Conocí a mi amigo en un curso de crecimiento personal que hice ya algunos años en Madrid. En la ronda de presentaciones de cada uno de nosotros me impresionó su historia, que nos plantó resumida, sin tapujos y provista de una verdad descarnada.

Mi amigo es una de aquellas personas a quien los años 80 pilló en plena efervescencia vital, con ganas de experimentar todo aquello que durante años había estado prohibido: el sexo, las drogas y el rock & roll. Estudió diseño gráfico y empezó a colaborar con las revistas de comics del momento haciendo unos dibujos transgresores y poniendo sobre la palestra todo lo que en aquel momento de primera libertad era tabú: la homosexualidad, la transexualidad, la bisexualidad, el porno…Inmediatamente también se interesó por el cine, organizó un festival…En resumen, estaba metido de lleno en aquella explosiva Movida Madrileña que revolucionó este país pero que también a muchos les marcó su existencia de una manera muy negativa. Él es un superviviente de aquellos tiempos, que en ese momento en el que se presentó nos dio unas cuantas pinceladas de cómo había superado su adicción a todo tipo de drogas y había conseguido estabilizar más o menos su vida, después de haber sido verdugo y víctima de la desintegración de su familia.

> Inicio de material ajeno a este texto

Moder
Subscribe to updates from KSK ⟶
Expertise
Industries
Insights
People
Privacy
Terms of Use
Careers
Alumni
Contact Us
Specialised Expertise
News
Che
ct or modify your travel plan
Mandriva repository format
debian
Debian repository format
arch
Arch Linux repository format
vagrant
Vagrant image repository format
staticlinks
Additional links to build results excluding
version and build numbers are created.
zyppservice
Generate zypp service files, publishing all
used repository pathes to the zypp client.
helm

Era un chorro de vitalidad, de fuerza, de esperanza para todos los que estábamos en aquella sala, cada uno con su historia particular.

También recuerdo que después de que cada uno contáramos nuestra razón de estar allí hicimos el ejercicio de resumir en pocas palabras, como las etiquetas que le ponemos a los contenidos en internet,  la historia de cada uno de los miembros del grupo. Cuando él me definió a mí, dijo algo así como “eres la fuerza indómita y la encarnación del espíritu libre”. Me quedé atónita, puesto que yo en aquel momento me sentía como una pequeña hormiga que lleva una piedra atada a la espalda y no puede ni moverse. No entendí como aquel hombre, grande como un oso y cuyo relato me había impresionado tanto podía decir eso de mí. Me avergoncé de quejarme, de regocijarme en mi papel de víctima y pensé: Bettina, qué suerte has tenido en la vida.

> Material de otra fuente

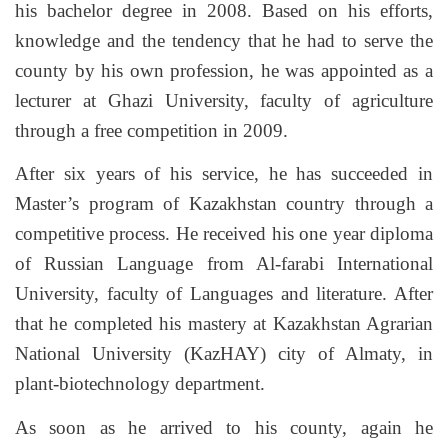
his bachelor degree in 2008. Based on his efforts,
knowledge and the tendency that he had to serve the
county by his own profession, he was appointed as a
lecturer at Ghazi University, faculty of agriculture
through a free competition in 2009.
After six years of his service, he has succeeded in
Master’s program of Kazakhstan country through a
competitive process. He received his one year diploma
of Russian Language from Al-farabi International
University, faculty of Languages and literature. After
that he completed his mastery at Kazakhstan Agrarian
National University (KazHAY) city of Almaty, in
plant-biotechnology department.
As soon as he arrived to his county, again he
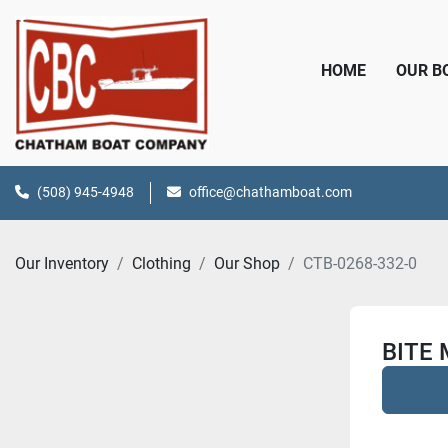
HOME
OUR 
(508) 945-4948
office@chathamboat.com
Our Inventory
Clothing
Our Shop
CTB-0268-332-0
BITE 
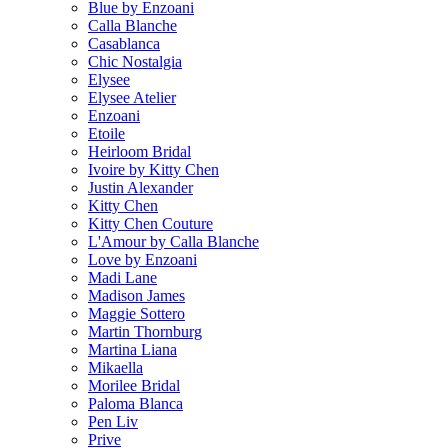
Blue by Enzoani
Calla Blanche
Casablanca
Chic Nostalgia
Elysee
Elysee Atelier
Enzoani
Etoile
Heirloom Bridal
Ivoire by Kitty Chen
Justin Alexander
Kitty Chen
Kitty Chen Couture
L'Amour by Calla Blanche
Love by Enzoani
Madi Lane
Madison James
Maggie Sottero
Martin Thornburg
Martina Liana
Mikaella
Morilee Bridal
Paloma Blanca
Pen Liv
Prive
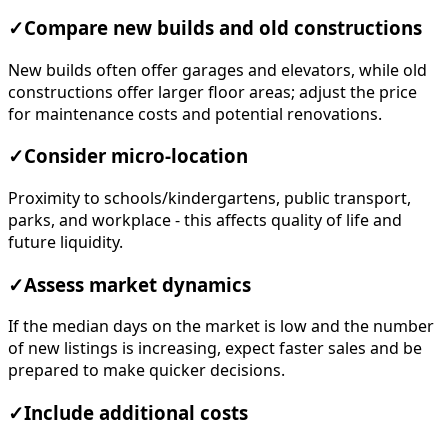
✓
Compare new builds and old constructions
New builds often offer garages and elevators, while old
constructions offer larger floor areas; adjust the price
for maintenance costs and potential renovations.
✓
Consider micro-location
Proximity to schools/kindergartens, public transport,
parks, and workplace - this affects quality of life and
future liquidity.
✓
Assess market dynamics
If the median days on the market is low and the number
of new listings is increasing, expect faster sales and be
prepared to make quicker decisions.
✓
Include additional costs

A lo largo de aquellos meses en que nos encontrábamos una vez por semana fue creciendo nuestra amistad, entendimos y reconocimos que éramos almas gemelas. Aprendí muchísimo de él, de su sensibilidad, de su manera de enfrentar las cosas y los momentos duros de la vida, me contagió su vitalidad, me enseñó a asumir mi manera de ser, mi propia sexualidad, aprendí mucho sobre cine, pero sobre todo, de las cosas sencillas de la vida que cada día pueden hacer que te ilusiones.

Mi amigo no tenía un duro propio, convivía con una mujer que era directora de marketing en una gran empresa, miembro de lo que se viene a llamar  “una buena familia” de uno de los barrios más pudientes de Madrid. A mi me resultaba increíble cómo una mujer podía compaginar su vida trepidante de ejecutiva en una multinacional y su familia conservadora con la relación de pareja que mantenía con mi amigo, un hippie izquierdoso, provocador, rebelde, creativo, culto, con alma de niño y solidario. Yo la apreciaba a ella también mucho, pero estaba claro que en algún momento aquella pareja estaba avocada a romperse, a pesar de que llevaban más de 10 años juntos. Una persona con los chakras tan disociados tenía que petar en algún momento.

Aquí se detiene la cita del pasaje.